Deduplicating categorical data with deduplicate()
#
If you have a series or list that contains strings with typos, the deduplicate()
function may be used to remove the typos. This is done by creating a mapping
between the typo strings and the correct strings.
Deduplication is done by first computing the n-gram distance between unique categories in data, then performing hierarchical clustering on this distance matrix, and choosing the most frequent element in each cluster as the ‘correct’ spelling. This method works best if the true number of categories is significantly smaller than the number of observed spellings.
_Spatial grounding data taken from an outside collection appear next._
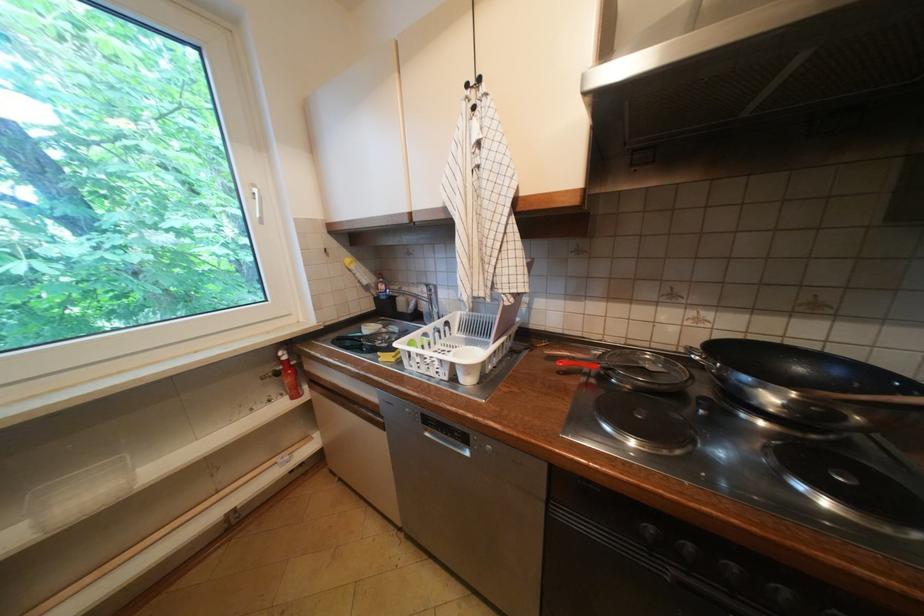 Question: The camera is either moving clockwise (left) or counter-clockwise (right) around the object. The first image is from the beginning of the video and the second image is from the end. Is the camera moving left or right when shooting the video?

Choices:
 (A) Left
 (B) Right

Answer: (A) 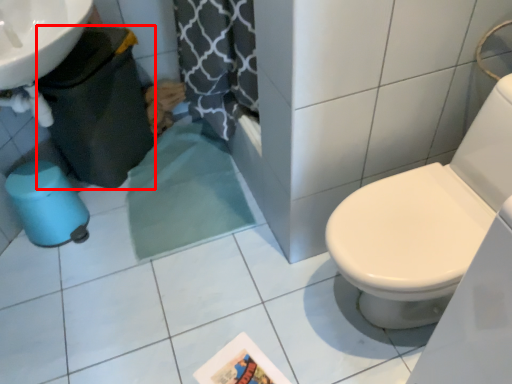 Question: Observing the image, what is the correct spatial positioning of potty (annotated by the red box) in reference to potty?

Choices:
 (A) right
 (B) left

Answer: (A)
>>> from skrub.datasets import make_deduplication_data
>>> duplicated = make_deduplication_data(examples=['black', 'white'],
... entries_per_example=[5, 5],
... prob_mistake_per_letter=0.3,
... random_state=42)
>>> duplicated
['blacs', 'black', 'black', 'black', 'black', \
'uhibe', 'white', 'white', 'white', 'white']
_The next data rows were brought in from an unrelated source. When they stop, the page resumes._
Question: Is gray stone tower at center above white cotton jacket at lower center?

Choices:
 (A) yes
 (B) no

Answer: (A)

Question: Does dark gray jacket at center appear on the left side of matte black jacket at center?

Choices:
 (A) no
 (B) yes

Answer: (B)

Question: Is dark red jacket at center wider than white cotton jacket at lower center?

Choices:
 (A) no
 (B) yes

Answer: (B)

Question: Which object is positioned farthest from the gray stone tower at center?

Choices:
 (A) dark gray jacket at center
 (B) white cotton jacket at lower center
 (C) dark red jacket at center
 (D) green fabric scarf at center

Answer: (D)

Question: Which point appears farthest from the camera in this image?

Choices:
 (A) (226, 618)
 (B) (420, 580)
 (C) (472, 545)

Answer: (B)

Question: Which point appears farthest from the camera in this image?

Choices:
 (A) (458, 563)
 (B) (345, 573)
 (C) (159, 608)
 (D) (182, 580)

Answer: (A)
To deduplicate the data, we can build a correspondence matrix:
>>> from skrub import deduplicate
>>> deduplicate_correspondence = deduplicate(duplicated)
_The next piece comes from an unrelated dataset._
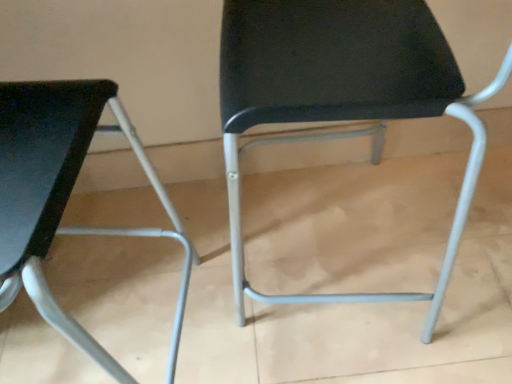 Find the location of a particular element. vacant space underneath black fabric chair at center, the 1th chair from the right (from a real-world perspective) is located at coordinates (327, 253).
>>> deduplicate_correspondence
blacs black
black black
black black
black black
black black
uhibe white
white white
white white
white white
white white
dtype: object
>>> deduplicated = list(deduplicate_correspondence)
>>> deduplicated
['black', 'black', 'black', 'black', 'black', \
'white', 'white', 'white', 'white', 'white']
See the deduplicate()
documentation for caveats and more detail.